Chichewa Speakers#

This notebook provides statistics about the language of Chichewa. More specifically, the goal is to generate an accurate estimate of total number of people who speak this language. Note that Chichewa also includes the alternate names: Chewa, Nyanja, Chinyanja. In order to provide context, first, let us indicate the countries where the language is spoken.

  1. Malawi. About 70% of the population speak Chichewa. [1]

  2. Zambia. About 20% of the population speak the language. [2]

  3. Mozamabique. Less than 1% of the population speak the language. [3]
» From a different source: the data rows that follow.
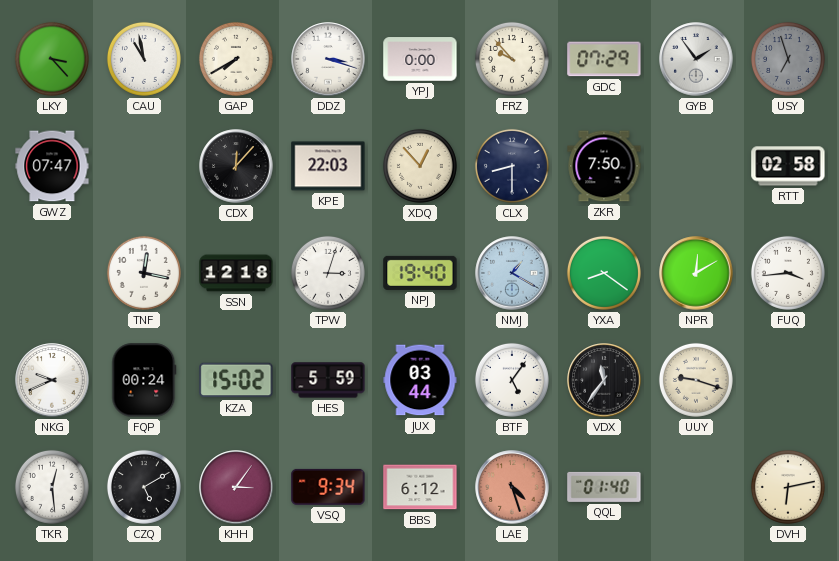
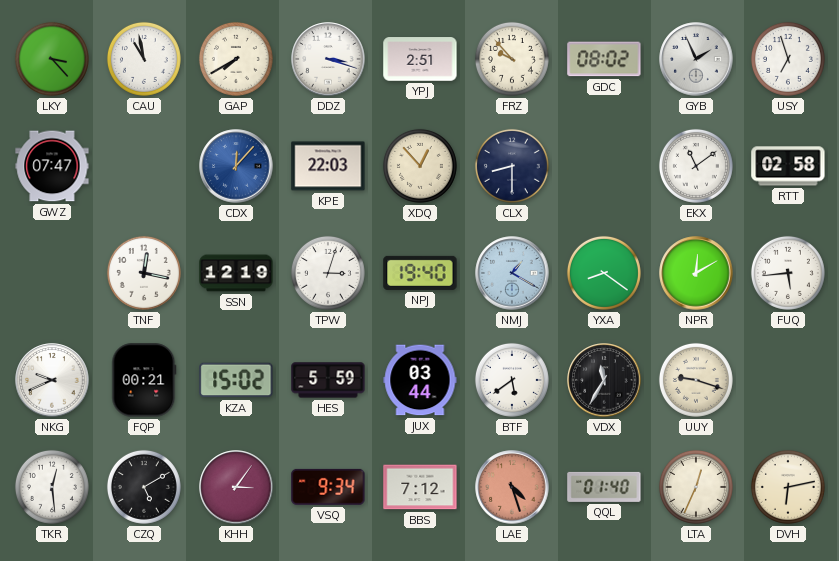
YPJ: 0:00 -> 2:51
GDC: 07:29 -> 08:02
GYB: 1:54 -> 1:56
USY dial: grey -> white
CDX dial: black -> blue
ZKR: 7:50 -> none
EKX: none -> 11:09
SSN: 12:18 -> 12:19
FUQ: 3:44 -> 5:44
FQP: 00:24 -> 00:21
BTF: 5:06 -> 5:39
VDX: 11:36 -> 11:35
BBS: 6:12 -> 7:12
LTA: none -> 12:34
  4. Zimbabwe. Although Chichewa seem to be one of the official languages for Zimbabwe, I havent found any data yet showing how many people speak the language.

  5. Tanzania. Has a border with Malawi in the northen region where people speak Tumbuka, so it makes sense that there maybe no Chichewa speaking people there. Otherwise, I didnot find any data on proportion of the population who speak the language.
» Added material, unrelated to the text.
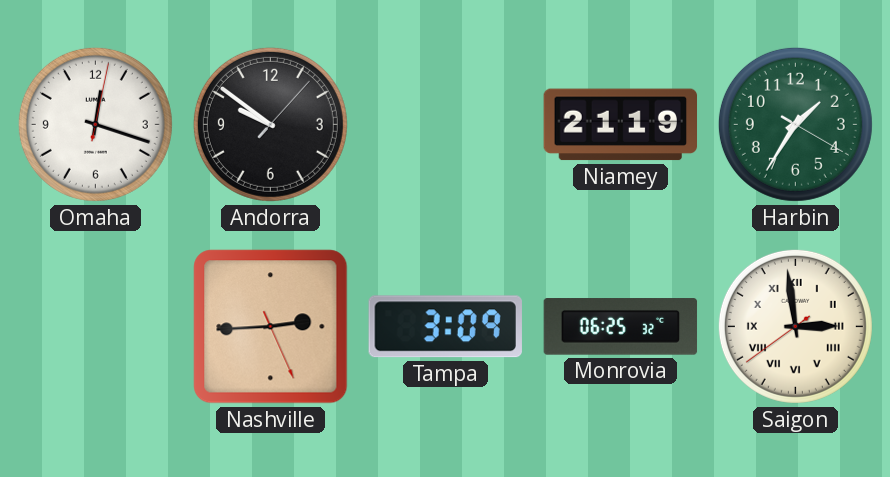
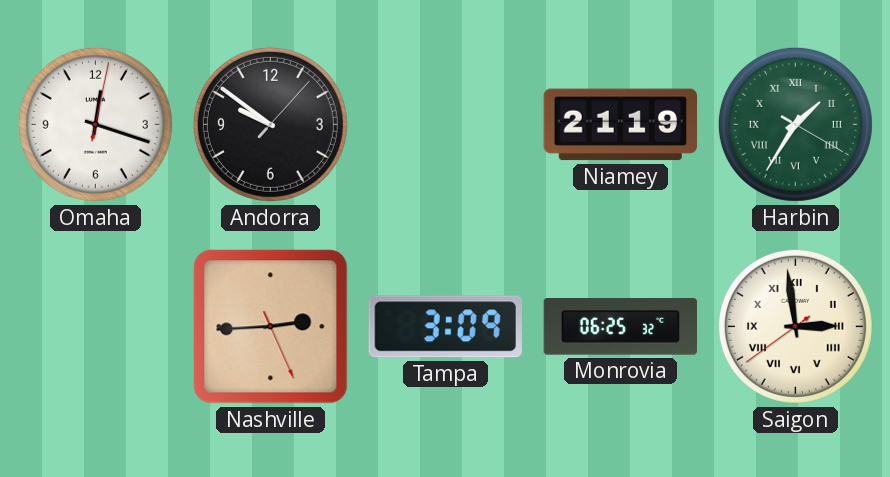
Harbin numerals: Arabic -> Roman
Based on the analysis in this notebook, as of 2023, there are 21,482,292 people who speak Chichewa distributed across three countries: Malawi (70%), Zambia (18%) and Mozambique(12%).

The Humanitarian data website contains data about languages for some of these countries. The HUMDATA links are provided below:

Since I was not very sure of some of the numbers from humdata, I decided to check with the actual sources as follows:

Malawi and Zambia. I could not find any current surveys with data on languages spoken but I still found something in the DHS. In the DHS, they ask about survey respondent’s native language. Although this data is not included in DHS reports (as they seem to collect this piece of data as interview metadata), its still a useful source of data for languages spoken. For Zimbabwe, Tanzania and Mozambique the DHS does’nt have this information as they only provide languages as language-1, language-2 etc except for the major languages.
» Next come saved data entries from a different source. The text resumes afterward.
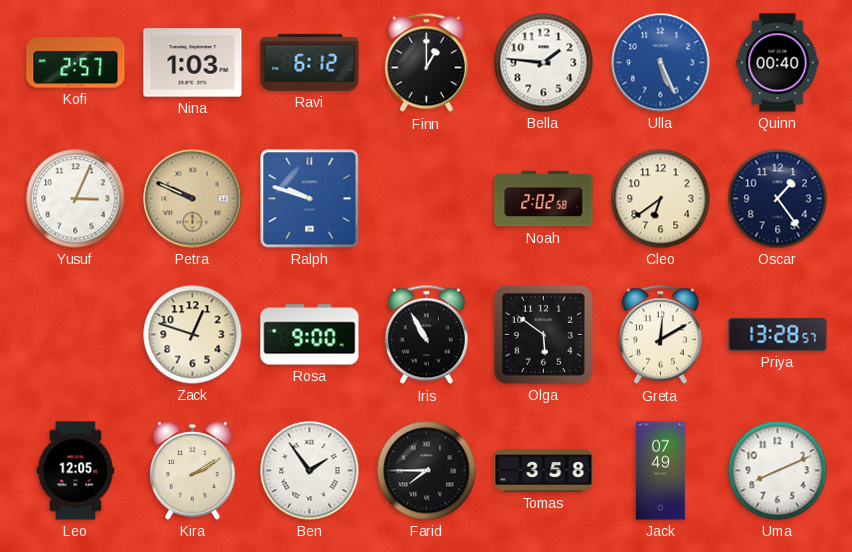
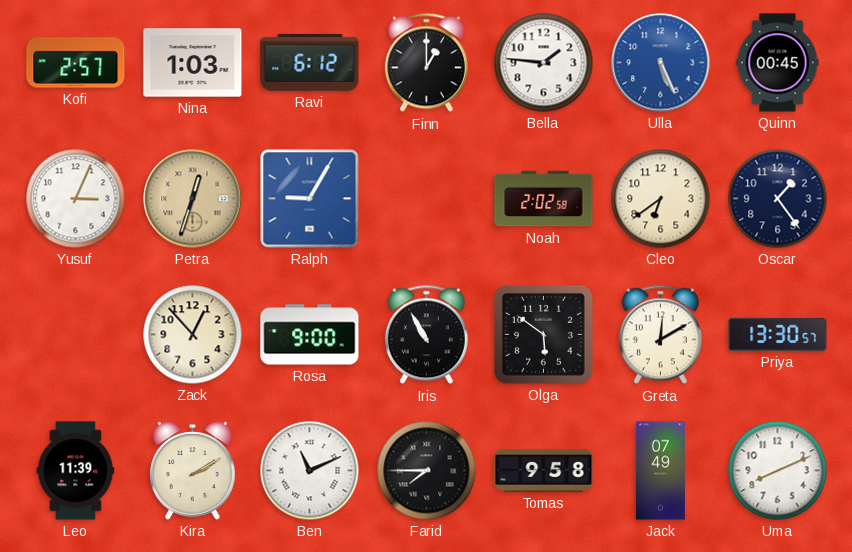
Quinn: 00:40 -> 00:45
Petra: 9:49 -> 12:33
Ralph: 9:48 -> 9:05
Zack: 12:48 -> 12:53
Priya: 13:28 -> 13:30
Leo: 12:05 -> 11:39
Ben: 1:54 -> 11:11
Tomas: 3:58 -> 9:58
1. ^ 2015-16 MDHS and humdata

2. ^ 2018 Zambia DHS and humdata

3. ^ Humdata

import pandas as pd
pd.set_option('display.float_format', lambda x: '%.3f' % x)

Chichewa speakers in Malawi#

Malawi is the main country where Chichewa is spoken. Due to lack of exact data on languages spoken, I attempted to estimate based on tribe and district of origin.

def mw_estimate_chichewa_speaking_based_on_tribe():
    """
    Get an estimate of people wjo speak Chichewa and Chinyanja based
    on tribes
    data source: 2018 census main report: 
    http://www.nsomalawi.mw/images/stories/data_on_line/demography/census_2018/
    """
    # from MW 2018 census report 
    total_pop_malawi = 17506022
    
    # =======================
    # POPULATION BY TRIBE
    # =======================
    mw_chewa_trb = 6020945
    mw_tumbuka_trb = 1614955
    mw_lomwe_trb = 3302634
    mw_tonga_trb = 310031
    mw_yao_trb = 2321763
    mw_sena_trb = 670908
    mw_nkhonde_trb = 174430
    mw_lambya_trb = 106769
    mw_sukwa_trb = 93762
    mw_manganja_trb = 559887
    mw_nyanja_trb = 324272
    mw_ngoni_tribe = 1819347
    mw_other_trb = 186319
    
    # check that totals from tribes match with given total pop
    tot = mw_chewa_trb + mw_lambya_trb + mw_sukwa_trb + mw_other_trb+ mw_manganja_trb+ mw_sena_trb+\
    mw_lomwe_trb + mw_ngoni_tribe + mw_tumbuka_trb + mw_tonga_trb + mw_nyanja_trb + mw_yao_trb + mw_nkhonde_trb
    assert tot == total_pop_malawi
    
    # =====================================
    # SUM POP FOR CHICHEWA SPEAKING TRIBES
    # ====================================
    # the following tribes speak chichewa:
    # chewa, ngoni,mang'anja, nyanja and other
    chichewa_speaking_pop = mw_chewa_trb + mw_other_trb + mw_ngoni_tribe + \
    mw_manganja_trb + mw_nyanja_trb
    print('Chichewa speaking population: {:,}'.format(chichewa_speaking_pop))
estimate_chichewa_speaking_based_on_tribe()
---------------------------------------------------------------------------
NameError                                 Traceback (most recent call last)
Cell In[3], line 1
----> 1 estimate_chichewa_speaking_based_on_tribe()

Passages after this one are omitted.